Department of Microbiology and Infection, Kochi Medical School, Kochi University, Nankoku, Japan.
Department of Otolaryngology, Head and Neck Surgery, Kochi Medical School, Kochi University, Nankoku, Japan.
Cancer Sci. 2021 Oct;112(10):4404-4417. doi: 10.1111/cas.15105. Epub 2021 Aug 23.
Human papillomavirus (HPV) infection in patients with oropharyngeal squamous cell carcinoma (OPSCC) is a major determinant for better prognosis. However, there remain HPV-positive patients who have poor outcomes. The stratification strategy for detecting high-risk patients among those with HPV-positive OPSCC has not been well delineated, especially for Asian patients. We undertook a retrospective cohort study on the survival rate of 89 Japanese patients diagnosed with primary OPSCC. The tumors were concurrently analyzed for the presence of HPV E6 DNA/mRNA, viral DNA load, p16 expression, viral physical status, and viral variant lineage. Human papillomavirus 16 viral DNA was found in 45 (51%) OPSCCs. Human papillomavirus 16 DNA-positive OPSCCs with higher viral load (classified as HPV16 DNA-medium/high OPSCCs) showed significantly favorable overall survival and progression-free survival compared with HPV16 DNA-positive OPSCCs with lower viral load (<10 copies/cell; HPV16 DNA-low OPSCCs) and HPV16 DNA-negative OPSCCs. E6 mRNA expression was observed in all HPV16 DNA-medium/high OPSCCs but not in HPV16 DNA-low OPSCCs. Notably, p16-positive and HPV16 DNA-negative/low OPSCCs showed significantly worse survival than p16-positive and HPV16 DNA-medium/high OPSCCs and resembled HPV-unrelated OPSCCs with regard to survival and risk factor profile. Although not significant, a trend toward shorter survival was observed for HPV16-integrated OPSCCs. Phylogenetic analysis revealed two major types of HPV16 variants termed Asian (A4) and European (A1/A2/A3) variants, but no difference in survival between these variants was observed. Altogether, these findings suggest that HPV viral load is a potentially informative factor for more accurate risk stratification of patients with OPSCC.
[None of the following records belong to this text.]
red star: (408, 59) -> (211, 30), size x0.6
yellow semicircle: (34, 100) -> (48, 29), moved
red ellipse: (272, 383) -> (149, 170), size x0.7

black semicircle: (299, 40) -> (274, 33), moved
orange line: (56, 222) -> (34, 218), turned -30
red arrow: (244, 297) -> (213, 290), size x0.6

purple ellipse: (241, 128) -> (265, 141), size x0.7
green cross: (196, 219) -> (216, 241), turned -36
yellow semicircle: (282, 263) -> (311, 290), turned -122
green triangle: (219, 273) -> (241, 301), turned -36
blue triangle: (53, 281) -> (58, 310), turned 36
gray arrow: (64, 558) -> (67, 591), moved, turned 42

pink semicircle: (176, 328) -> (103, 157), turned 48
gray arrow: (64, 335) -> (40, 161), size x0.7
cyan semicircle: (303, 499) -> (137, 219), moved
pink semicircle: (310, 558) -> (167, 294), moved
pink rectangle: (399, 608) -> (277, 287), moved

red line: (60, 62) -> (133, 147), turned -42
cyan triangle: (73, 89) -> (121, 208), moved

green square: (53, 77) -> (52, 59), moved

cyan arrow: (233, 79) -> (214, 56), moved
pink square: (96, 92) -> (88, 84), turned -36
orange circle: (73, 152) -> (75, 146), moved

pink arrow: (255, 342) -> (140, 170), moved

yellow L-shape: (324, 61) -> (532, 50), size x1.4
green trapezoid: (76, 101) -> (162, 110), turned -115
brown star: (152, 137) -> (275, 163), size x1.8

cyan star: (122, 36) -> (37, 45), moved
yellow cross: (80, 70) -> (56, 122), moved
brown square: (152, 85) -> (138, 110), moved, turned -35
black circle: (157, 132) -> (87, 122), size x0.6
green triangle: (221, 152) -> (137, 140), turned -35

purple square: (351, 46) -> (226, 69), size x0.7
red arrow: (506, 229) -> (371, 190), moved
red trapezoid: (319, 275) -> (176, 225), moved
人乳头瘤病毒(HPV)感染是口咽鳞状细胞癌(OPSCC)患者预后较好的主要决定因素。然而,仍有 HPV 阳性患者预后不佳。对于 HPV 阳性 OPSCC 患者,尚未明确明确的高危患者分层策略,尤其是亚洲患者。我们对 89 例日本原发性 OPSCC 患者的生存率进行了回顾性队列研究。同时分析了肿瘤中 HPV E6 DNA/mRNA、病毒 DNA 载量、p16 表达、病毒物理状态和病毒变异谱系。45 例(51%)OPSCC 中发现 HPV16 病毒 DNA。与 HPV16 DNA 载量较低(HPV16 DNA-低 OPSCC)和 HPV16 DNA 阴性 OPSCC 相比,HPV16 DNA 阳性 OPSCC 中 HPV16 病毒 DNA 载量较高(定义为 HPV16 DNA-中/高 OPSCC)的患者总生存率和无进展生存率显著提高。所有 HPV16 DNA-中/高 OPSCC 中均观察到 E6 mRNA 表达,但 HPV16 DNA-低 OPSCC 中未观察到。值得注意的是,p16 阳性和 HPV16 DNA 阴性/低 OPSCC 的生存率明显低于 p16 阳性和 HPV16 DNA-中/高 OPSCC,且与 HPV 无关的 OPSCC 相似,在生存率和危险因素特征方面。虽然没有统计学意义,但 HPV16 整合 OPSCC 的生存趋势较短。系统发育分析显示 HPV16 存在两种主要变异型,称为亚洲(A4)和欧洲(A1/A2/A3)变异型,但这些变异型之间的生存无差异。总之,这些发现表明 HPV 病毒载量是 OPSCC 患者更准确风险分层的潜在信息因素。